Your answer should be an exact copy of every record.

> [MATERIAL PROVIDED]:
· · · · ·

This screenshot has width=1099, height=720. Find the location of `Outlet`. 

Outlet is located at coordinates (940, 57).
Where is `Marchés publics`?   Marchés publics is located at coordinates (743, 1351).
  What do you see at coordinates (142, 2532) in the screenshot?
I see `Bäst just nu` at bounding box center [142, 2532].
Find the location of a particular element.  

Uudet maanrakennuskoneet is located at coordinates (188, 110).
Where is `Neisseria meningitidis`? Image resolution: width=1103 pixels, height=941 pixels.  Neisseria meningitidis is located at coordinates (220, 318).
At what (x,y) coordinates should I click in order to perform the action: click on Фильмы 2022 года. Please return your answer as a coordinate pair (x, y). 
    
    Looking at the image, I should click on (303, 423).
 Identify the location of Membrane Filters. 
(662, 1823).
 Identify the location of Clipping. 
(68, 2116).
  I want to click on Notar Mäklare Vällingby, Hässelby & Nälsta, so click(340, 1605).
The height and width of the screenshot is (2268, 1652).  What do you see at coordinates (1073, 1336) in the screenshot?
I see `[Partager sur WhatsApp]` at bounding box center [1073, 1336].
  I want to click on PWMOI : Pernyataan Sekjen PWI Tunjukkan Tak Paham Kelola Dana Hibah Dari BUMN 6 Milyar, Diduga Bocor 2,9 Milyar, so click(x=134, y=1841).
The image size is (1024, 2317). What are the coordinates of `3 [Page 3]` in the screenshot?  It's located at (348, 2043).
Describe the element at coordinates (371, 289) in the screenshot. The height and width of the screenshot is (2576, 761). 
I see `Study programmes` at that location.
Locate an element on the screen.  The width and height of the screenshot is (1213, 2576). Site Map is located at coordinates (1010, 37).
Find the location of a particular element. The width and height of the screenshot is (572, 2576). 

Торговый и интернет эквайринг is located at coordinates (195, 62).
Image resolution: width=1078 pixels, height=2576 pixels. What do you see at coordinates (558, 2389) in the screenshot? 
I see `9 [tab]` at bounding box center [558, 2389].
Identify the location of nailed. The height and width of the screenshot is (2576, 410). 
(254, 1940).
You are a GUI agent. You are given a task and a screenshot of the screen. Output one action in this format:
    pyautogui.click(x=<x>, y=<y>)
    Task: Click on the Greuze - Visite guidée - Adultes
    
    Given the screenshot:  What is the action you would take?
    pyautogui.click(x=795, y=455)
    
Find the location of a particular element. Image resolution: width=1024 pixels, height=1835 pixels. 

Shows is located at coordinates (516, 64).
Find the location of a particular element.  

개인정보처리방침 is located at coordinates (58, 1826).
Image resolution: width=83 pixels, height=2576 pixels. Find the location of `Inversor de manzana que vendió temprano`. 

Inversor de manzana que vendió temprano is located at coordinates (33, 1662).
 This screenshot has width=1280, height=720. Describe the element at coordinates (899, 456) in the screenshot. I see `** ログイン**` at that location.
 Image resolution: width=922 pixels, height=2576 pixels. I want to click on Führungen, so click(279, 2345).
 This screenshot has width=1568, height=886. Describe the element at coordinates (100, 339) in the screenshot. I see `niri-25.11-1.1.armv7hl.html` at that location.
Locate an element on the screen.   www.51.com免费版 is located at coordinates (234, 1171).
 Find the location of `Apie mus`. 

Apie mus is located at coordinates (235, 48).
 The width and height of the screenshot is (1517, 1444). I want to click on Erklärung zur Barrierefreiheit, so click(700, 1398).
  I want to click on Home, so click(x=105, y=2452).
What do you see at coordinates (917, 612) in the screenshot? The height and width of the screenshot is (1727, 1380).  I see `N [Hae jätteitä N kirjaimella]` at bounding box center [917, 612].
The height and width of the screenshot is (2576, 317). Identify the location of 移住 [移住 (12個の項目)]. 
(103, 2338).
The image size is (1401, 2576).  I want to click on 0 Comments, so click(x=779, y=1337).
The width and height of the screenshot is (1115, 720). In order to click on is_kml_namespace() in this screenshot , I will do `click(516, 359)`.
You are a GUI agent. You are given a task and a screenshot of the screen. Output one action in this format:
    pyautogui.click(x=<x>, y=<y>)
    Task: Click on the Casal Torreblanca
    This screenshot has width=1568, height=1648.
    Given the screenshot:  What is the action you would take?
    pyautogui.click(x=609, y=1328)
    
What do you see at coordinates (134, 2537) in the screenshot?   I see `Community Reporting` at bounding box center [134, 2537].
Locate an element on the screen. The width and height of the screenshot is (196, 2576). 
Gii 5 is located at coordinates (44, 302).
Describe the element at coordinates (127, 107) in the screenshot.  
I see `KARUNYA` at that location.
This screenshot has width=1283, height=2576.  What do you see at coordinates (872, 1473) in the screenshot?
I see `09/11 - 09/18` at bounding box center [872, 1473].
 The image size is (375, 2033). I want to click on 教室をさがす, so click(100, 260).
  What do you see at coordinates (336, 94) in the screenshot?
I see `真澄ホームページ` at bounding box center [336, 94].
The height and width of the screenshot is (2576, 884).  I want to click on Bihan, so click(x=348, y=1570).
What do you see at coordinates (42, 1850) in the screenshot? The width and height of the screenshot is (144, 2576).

· · · · ·

> [RESPONSE]:
This screenshot has width=1099, height=720. Find the location of `Outlet`. 

Outlet is located at coordinates (940, 57).
Where is `Marchés publics`?   Marchés publics is located at coordinates (743, 1351).
  What do you see at coordinates (142, 2532) in the screenshot?
I see `Bäst just nu` at bounding box center [142, 2532].
Find the location of a particular element.  

Uudet maanrakennuskoneet is located at coordinates (188, 110).
Where is `Neisseria meningitidis`? Image resolution: width=1103 pixels, height=941 pixels.  Neisseria meningitidis is located at coordinates (220, 318).
At what (x,y) coordinates should I click in order to perform the action: click on Фильмы 2022 года. Please return your answer as a coordinate pair (x, y). 
    
    Looking at the image, I should click on (303, 423).
 Identify the location of Membrane Filters. 
(662, 1823).
 Identify the location of Clipping. 
(68, 2116).
  I want to click on Notar Mäklare Vällingby, Hässelby & Nälsta, so click(340, 1605).
The height and width of the screenshot is (2268, 1652).  What do you see at coordinates (1073, 1336) in the screenshot?
I see `[Partager sur WhatsApp]` at bounding box center [1073, 1336].
  I want to click on PWMOI : Pernyataan Sekjen PWI Tunjukkan Tak Paham Kelola Dana Hibah Dari BUMN 6 Milyar, Diduga Bocor 2,9 Milyar, so click(x=134, y=1841).
The image size is (1024, 2317). What are the coordinates of `3 [Page 3]` in the screenshot?  It's located at (348, 2043).
Describe the element at coordinates (371, 289) in the screenshot. The height and width of the screenshot is (2576, 761). 
I see `Study programmes` at that location.
Locate an element on the screen.  The width and height of the screenshot is (1213, 2576). Site Map is located at coordinates (1010, 37).
Find the location of a particular element. The width and height of the screenshot is (572, 2576). 

Торговый и интернет эквайринг is located at coordinates (195, 62).
Image resolution: width=1078 pixels, height=2576 pixels. What do you see at coordinates (558, 2389) in the screenshot? 
I see `9 [tab]` at bounding box center [558, 2389].
Identify the location of nailed. The height and width of the screenshot is (2576, 410). 
(254, 1940).
You are a GUI agent. You are given a task and a screenshot of the screen. Output one action in this format:
    pyautogui.click(x=<x>, y=<y>)
    Task: Click on the Greuze - Visite guidée - Adultes
    
    Given the screenshot:  What is the action you would take?
    pyautogui.click(x=795, y=455)
    
Find the location of a particular element. Image resolution: width=1024 pixels, height=1835 pixels. 

Shows is located at coordinates (516, 64).
Find the location of a particular element.  

개인정보처리방침 is located at coordinates (58, 1826).
Image resolution: width=83 pixels, height=2576 pixels. Find the location of `Inversor de manzana que vendió temprano`. 

Inversor de manzana que vendió temprano is located at coordinates (33, 1662).
 This screenshot has width=1280, height=720. Describe the element at coordinates (899, 456) in the screenshot. I see `** ログイン**` at that location.
 Image resolution: width=922 pixels, height=2576 pixels. I want to click on Führungen, so click(279, 2345).
 This screenshot has width=1568, height=886. Describe the element at coordinates (100, 339) in the screenshot. I see `niri-25.11-1.1.armv7hl.html` at that location.
Locate an element on the screen.   www.51.com免费版 is located at coordinates (234, 1171).
 Find the location of `Apie mus`. 

Apie mus is located at coordinates (235, 48).
 The width and height of the screenshot is (1517, 1444). I want to click on Erklärung zur Barrierefreiheit, so click(700, 1398).
  I want to click on Home, so click(x=105, y=2452).
What do you see at coordinates (917, 612) in the screenshot? The height and width of the screenshot is (1727, 1380).  I see `N [Hae jätteitä N kirjaimella]` at bounding box center [917, 612].
The height and width of the screenshot is (2576, 317). Identify the location of 移住 [移住 (12個の項目)]. 
(103, 2338).
The image size is (1401, 2576).  I want to click on 0 Comments, so click(x=779, y=1337).
The width and height of the screenshot is (1115, 720). In order to click on is_kml_namespace() in this screenshot , I will do `click(516, 359)`.
You are a GUI agent. You are given a task and a screenshot of the screen. Output one action in this format:
    pyautogui.click(x=<x>, y=<y>)
    Task: Click on the Casal Torreblanca
    This screenshot has width=1568, height=1648.
    Given the screenshot:  What is the action you would take?
    pyautogui.click(x=609, y=1328)
    
What do you see at coordinates (134, 2537) in the screenshot?   I see `Community Reporting` at bounding box center [134, 2537].
Locate an element on the screen. The width and height of the screenshot is (196, 2576). 
Gii 5 is located at coordinates (44, 302).
Describe the element at coordinates (127, 107) in the screenshot.  
I see `KARUNYA` at that location.
This screenshot has width=1283, height=2576.  What do you see at coordinates (872, 1473) in the screenshot?
I see `09/11 - 09/18` at bounding box center [872, 1473].
 The image size is (375, 2033). I want to click on 教室をさがす, so click(100, 260).
  What do you see at coordinates (336, 94) in the screenshot?
I see `真澄ホームページ` at bounding box center [336, 94].
The height and width of the screenshot is (2576, 884).  I want to click on Bihan, so click(x=348, y=1570).
What do you see at coordinates (42, 1850) in the screenshot? The width and height of the screenshot is (144, 2576).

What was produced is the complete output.